Are you still covered once you graduate? If you’re moving to another town, will your new providers be in-network? And how long do you have to find a new policy if yours is ending? Must you wait for open enrollment?

Do You Need Coverage At All?

If you’re young and healthy, you may be tempted to forego coverage altogether, especially since you’re just getting started in life and funds are probably low. But there are several reasons that might not be a good idea.

One is that, under the Affordable Care Act, all adults are required to have qualified health insurance or else pay a penalty. This year it’s $695 or 2.5 percent of your income, whichever is higher. You’ll have have to pay that amount (or a prorated one if you’re only without coverage for a short time) if you go without coverage for more than two consecutive months.

Another reason is that, even if you think you can’t afford to pay the premiums, the cost of a serious accident or illness could be astronomical by comparison.
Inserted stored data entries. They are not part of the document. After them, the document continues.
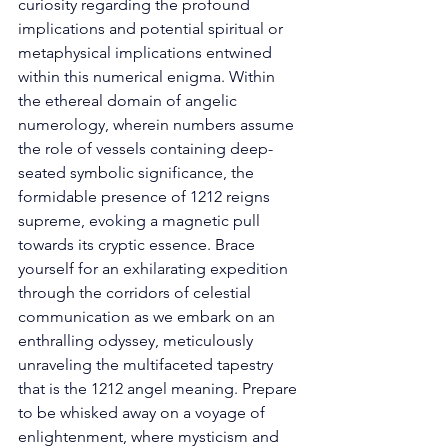
curiosity regarding the profound 
implications and potential spiritual or 
metaphysical implications entwined 
within this numerical enigma. Within 
the ethereal domain of angelic 
numerology, wherein numbers assume 
the role of vessels containing deep-
seated symbolic significance, the 
formidable presence of 1212 reigns 
supreme, evoking a magnetic pull 
towards its cryptic essence. Brace 
yourself for an exhilarating expedition 
through the corridors of celestial 
communication as we embark on an 
enthralling odyssey, meticulously 
unraveling the multifaceted tapestry 
that is the 1212 angel meaning. Prepare 
to be whisked away on a voyage of 
enlightenment, where mysticism and 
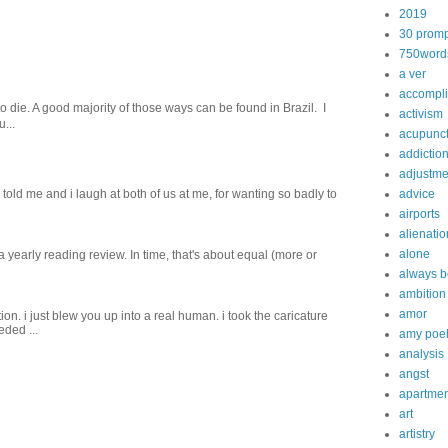
2019
30 promp
750word
a ver
accompl
o die. A good majority of those ways can be found in Brazil. I
activism
...
acupunc
addictio
adjustme
old me and i laugh at both of us‬ ‪at me, for wanting so badly to
advice
airports
alienatio
alone
 a yearly reading review. In time, that's about equal (more or
always b
ambition
amor
on. i just blew you up into a real human. i took the caricature
eded ...
amy poe
analysis
angst
apartmen
art
artistry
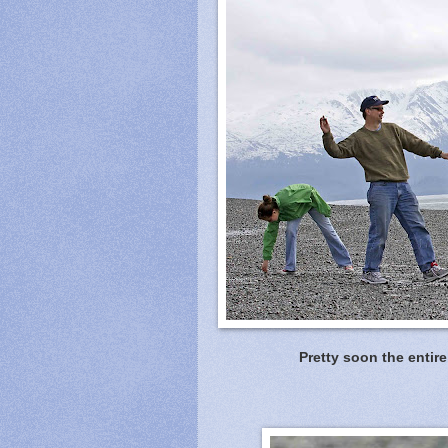
Pretty soon the entire 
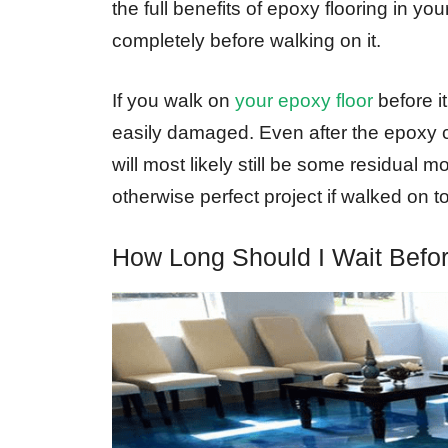
the full benefits of epoxy flooring in your
completely before walking on it.
If you walk on
your epoxy floor
before it
easily damaged. Even after the epoxy co
will most likely still be some residual m
otherwise perfect project if walked on t
How Long Should I Wait Befo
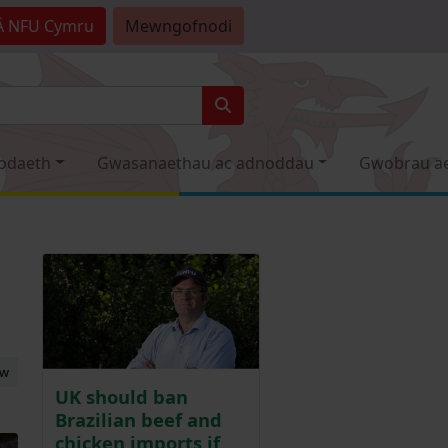
Â
NFU Cymru
Mewngofnodi
odaeth
Gwasanaethau ac adnoddau
Gwobrau a
ew
UK should ban
Brazilian beef and
chicken imports if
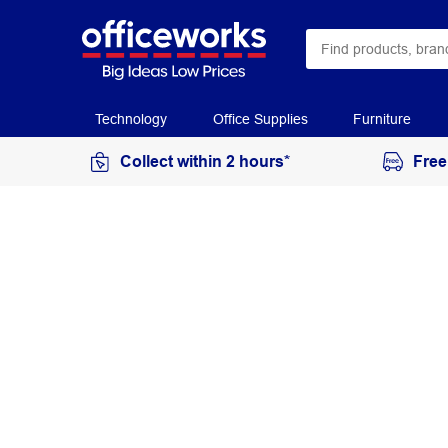
Technology
Office Supplies
Furniture
Collect within 2 hours*
Free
It’s estimated that the amount Americans spend on debt collections for medical bills is three times what they pay for bank and credit card debt combined.

Here are Your Options

The good news is that if you’re in need of coverage, you have a few options available to you. And if you’re losing any other coverage you had in place, the end of that coverage should count as a “qualifying life event,” which gives you 60 days to find another policy.

Stay on your parents’ plan.

The ACA says young adults can stay on their parents’ health insurance plan up until age 26. Talk to them to see if it makes financial sense to keep you covered under their policy. If you’re moving away, make sure you can find an in-network provider where you’re going.

Another benefit to this option is that, if your parents have a high-deductible plan, both they and you can contribute to separate HSA accounts with limits up to $6,500 and a shared deductible.

Sign up through your new employer.

If you’ve already landed a job, congratulations! You’ll likely have the option of enrolling in your company’s employer-sponsored health insurance for a considerable savings. Consider a high-deductible plan if you don’t have chronic health problems. Just know you’ll have to pay the deductible (usually around $1,200) if something does come up.

A good way to save the necessary funds is in a health savings account. The money in these accounts rolls over year to year and accumulates tax-free. Some employers match contributions to help build these emergency funds.

Purchase your own plan.

If you don’t have a job or your employer doesn’t offer coverage, or if there’s a waiting period to enroll in an employee-sponsored plan, you can also buy a plan on your own. You can do this through a broker or buy a policy on the state exchange. While coverage can be expensive, you may qualify for a subsidy if your income is below a certain threshold. Note that if your parents still claim you as a dependent, your subsidy will be based on your family’s income, not yours.

There are policies available at many price points. You can save on your premiums by purchasing a plan with a higher deductible. If you’re under 30, you can also consider a “catastrophic” plan that requires you to pay for most of your routine care but kicks in if something more serious happens.